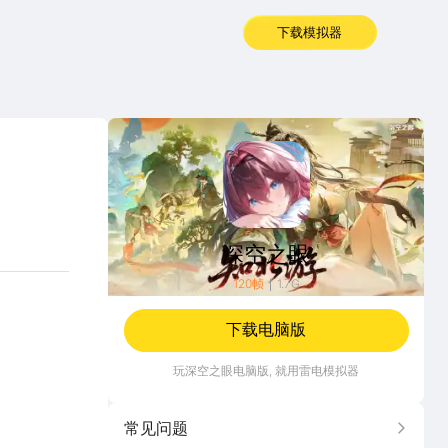
下载模拟器
深空之眼
深空之眼
120帧
1.7G
下载电脑版
玩
深空之眼
电脑版, 就用雷电模拟器
常见问题
更多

▸ AIM OF THE TASK: With the pictures removed, return the listing above in its exact original wording.

▸ TASK ANSWER:
下载模拟器
深空之眼
深空之眼
120帧
1.7G
下载电脑版
玩
深空之眼
电脑版, 就用雷电模拟器
常见问题
更多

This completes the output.